27日に行われたFood Qのテーマは、「食x社会課題〜様々な事象から食の現在と未来を考える〜」。異業種で活躍する6名の登壇者と参加者がライブ質問によって意見を交換し合った。
登壇者一覧
(ファシリテーター)霞ヶ関ばたけ代表/農林水産省官僚 松尾真奈さん
(スピーカー)株式会社コークッキング Co-Founder 伊作太一さん
(スピーカー)株式会社エブリー 執行役員 共同創業者 菅原千遥さん
(スピーカー)環境気象コンテンツサービスグループリーダー 鈴木孝宗さん
(スピーカー)カゴメ株式会社 サラダ商品部チーフ 湯地高廣さん
(スピーカー)ウェブサイト「フード・マイレージ資料室」 中田哲也さん
食の社会課題は山積みである
「日本は、年間645トンのフードロスがある」。そう日本の課題を提起したのは、飲食店のフードロスを消費者につなぐプラットフォーム「TABETE」を運営する株式会社コークッキングの伊佐さん。
スーパーで牛乳を買うときに、つい後ろに並べてある賞味期限が遠いものから取ってしまった経験を持つ方は案外多いのではないだろうか?フードロスの原因は飲食店だけでなく、生産・流通・小売・消費と、すべての段階に潜んでいる。「誰も悪くない」と同時に「全員に責任がある」複雑な問題構造が、解決を難しくしている。
また、農林水産省の中田さんは「フード・マイレージ」について、外国に比べると極めて数値が高い日本の課題を参加者に向けて説明した。国内の輸入農産物の生産に使われている、海外の農地面積は国内の2.4倍もの大きさである。食材が産地から食される地までの輸送に要する燃料やCO2の排出量をその距離と重量で数値化した指標であるフード・マイレージは、日々の食が地球環境とつながっていることを気付かせる。

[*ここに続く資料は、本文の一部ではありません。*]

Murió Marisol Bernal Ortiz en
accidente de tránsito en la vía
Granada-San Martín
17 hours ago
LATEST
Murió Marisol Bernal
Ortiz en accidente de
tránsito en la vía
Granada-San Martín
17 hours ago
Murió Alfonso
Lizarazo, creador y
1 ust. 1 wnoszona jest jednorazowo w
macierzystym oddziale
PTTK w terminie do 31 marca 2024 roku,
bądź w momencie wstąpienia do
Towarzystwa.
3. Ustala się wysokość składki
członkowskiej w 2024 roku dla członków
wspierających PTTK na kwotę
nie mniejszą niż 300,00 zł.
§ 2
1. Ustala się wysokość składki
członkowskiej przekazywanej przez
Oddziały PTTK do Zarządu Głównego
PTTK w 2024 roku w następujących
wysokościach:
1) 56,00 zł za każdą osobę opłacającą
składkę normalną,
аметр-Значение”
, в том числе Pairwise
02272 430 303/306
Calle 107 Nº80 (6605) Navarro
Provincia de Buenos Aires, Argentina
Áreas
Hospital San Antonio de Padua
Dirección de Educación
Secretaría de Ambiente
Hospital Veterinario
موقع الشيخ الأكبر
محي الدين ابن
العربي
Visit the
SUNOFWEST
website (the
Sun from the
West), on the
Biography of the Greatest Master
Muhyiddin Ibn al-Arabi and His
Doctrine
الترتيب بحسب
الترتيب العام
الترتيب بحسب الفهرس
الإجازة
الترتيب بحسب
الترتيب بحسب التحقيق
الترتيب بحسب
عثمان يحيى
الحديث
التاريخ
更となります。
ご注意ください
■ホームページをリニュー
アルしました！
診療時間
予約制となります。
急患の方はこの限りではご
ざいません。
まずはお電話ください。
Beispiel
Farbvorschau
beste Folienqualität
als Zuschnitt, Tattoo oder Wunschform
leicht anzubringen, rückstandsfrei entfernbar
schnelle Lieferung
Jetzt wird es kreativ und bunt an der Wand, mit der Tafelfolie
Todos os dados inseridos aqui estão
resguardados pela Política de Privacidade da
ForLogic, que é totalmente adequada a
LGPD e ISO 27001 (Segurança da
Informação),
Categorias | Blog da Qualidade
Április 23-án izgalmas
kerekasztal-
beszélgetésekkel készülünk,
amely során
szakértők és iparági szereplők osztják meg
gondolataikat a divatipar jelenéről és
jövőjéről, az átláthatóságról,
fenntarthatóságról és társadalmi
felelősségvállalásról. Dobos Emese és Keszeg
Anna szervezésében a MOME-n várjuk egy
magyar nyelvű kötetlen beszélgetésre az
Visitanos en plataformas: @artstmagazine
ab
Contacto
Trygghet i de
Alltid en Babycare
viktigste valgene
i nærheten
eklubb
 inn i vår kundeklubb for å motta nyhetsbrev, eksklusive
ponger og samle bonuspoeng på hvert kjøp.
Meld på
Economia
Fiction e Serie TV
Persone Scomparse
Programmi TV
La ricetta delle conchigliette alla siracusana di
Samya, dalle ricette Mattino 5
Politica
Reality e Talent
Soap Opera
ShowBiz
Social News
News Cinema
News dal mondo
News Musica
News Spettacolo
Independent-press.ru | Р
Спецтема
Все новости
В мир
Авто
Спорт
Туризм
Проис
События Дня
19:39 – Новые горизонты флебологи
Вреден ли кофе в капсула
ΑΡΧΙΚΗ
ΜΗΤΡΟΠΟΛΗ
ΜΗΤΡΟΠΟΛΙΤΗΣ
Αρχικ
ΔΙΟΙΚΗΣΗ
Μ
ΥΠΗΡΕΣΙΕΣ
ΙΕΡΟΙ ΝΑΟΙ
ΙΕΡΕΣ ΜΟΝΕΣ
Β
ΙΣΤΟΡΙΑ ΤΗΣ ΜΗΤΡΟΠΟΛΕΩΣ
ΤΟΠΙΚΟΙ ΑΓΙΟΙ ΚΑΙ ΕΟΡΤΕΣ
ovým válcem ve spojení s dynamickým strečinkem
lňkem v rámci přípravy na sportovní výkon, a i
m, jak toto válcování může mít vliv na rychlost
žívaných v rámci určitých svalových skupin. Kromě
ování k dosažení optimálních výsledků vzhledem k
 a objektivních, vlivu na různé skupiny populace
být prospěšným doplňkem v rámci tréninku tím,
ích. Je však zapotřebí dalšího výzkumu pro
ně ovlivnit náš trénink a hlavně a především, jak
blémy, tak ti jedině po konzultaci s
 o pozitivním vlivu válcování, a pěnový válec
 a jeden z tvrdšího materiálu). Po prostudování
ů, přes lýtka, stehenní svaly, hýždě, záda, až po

材料の大量・長距離輸送はCO2の排出につながるので、なるべく近くで取れたものを食べることにより、食料輸送に伴う環境負荷を低減する対策が必要だ。
「地産地消の食材を購入したいが、なかなか手に入りづらい。忙しい中でも買えればいいんだけど・・・」と参加者からの意見対して「実は、地産地消の食材は最近、手に入れやすい環境になっている」と、中田さん。たとえば、直売所のような場所は各地域にたくさんあるし、スーパーでも地元の野菜を売っているコーナーもある。表示を見たり、情報収集をするなどの小さなことを気にする姿勢が大切だという。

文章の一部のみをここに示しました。